Measurement of various terms in the turbulent kinetic energy balance within a flame and comparison with theory

Abstract

Direct measurements have been made of four of the six terms in the exact form of the turbulent kinetic energy (TKE) equation within a premixed turbulent flame, in order to understand how the combustion interacts with the turbulence. Results are compared to the predictions of the Bray-Moss-Libby (B-M-L) model. The mean reaction ( w ) also was estimated from the data, using a local control volume concept. The measurements were made possible by the simultaneous use of laser velocimetry and Rayleigh scattering. Increasing the heat release was found to increase the “flame generated” turbulence as well as the “apparent” turbulence and the turbulent flame speed. Part of this flame-generated turbulence is due to vorticity created by the curved flamelets, as evidenced by the unexpected existence of low speed products.

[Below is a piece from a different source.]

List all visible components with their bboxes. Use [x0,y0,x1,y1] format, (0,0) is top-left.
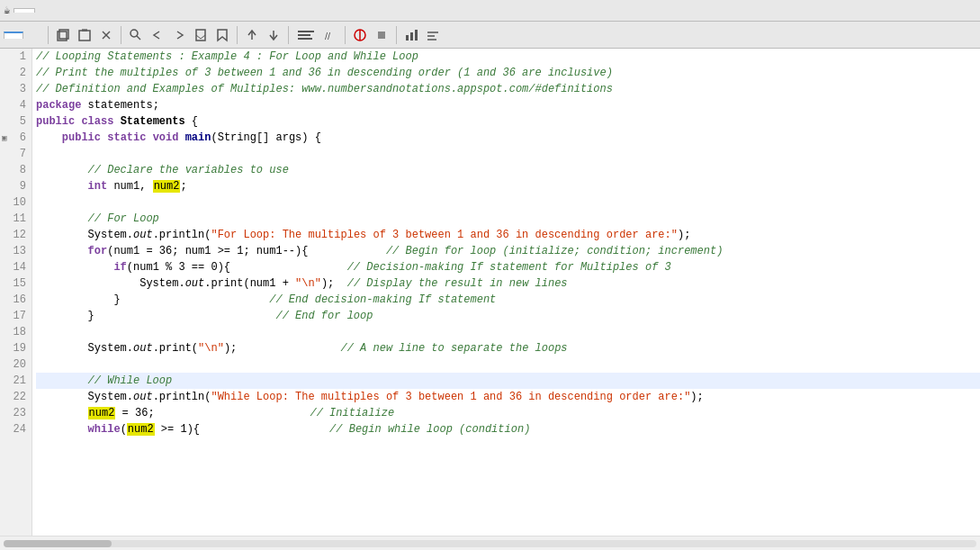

The flame also is found to exert an upstream influence that causes an increase in the turbulence of the pure reactants before these reactants ever reach a flamefront. The measured diffusion term in the TKE balance indicates a countergradient diffusion of TKE toward the center of the flame where TKE is maximum; however, this is not true diffusion since the TKE balance includes apparent turbulence. The B-M-L model correctly predicts quantities which are dominated by intermittency due to flame motion such as the diffusion term in the TKE, and fluxes ϱu″c″ and ϱu″ 2c″ which change sign within the flame. This is because the model successfully accounts for intermittency by separating the physics of reactants and products. The model does not successfully predict even the trends associated with the more subtle “true turbulence” associated with products ( u′ p). It is felt that additional work is needed to remove “apparent turbulence” from the TKE balance, and eventually to replace one closure relation in the model to account for vorticity produced by curved flamelets.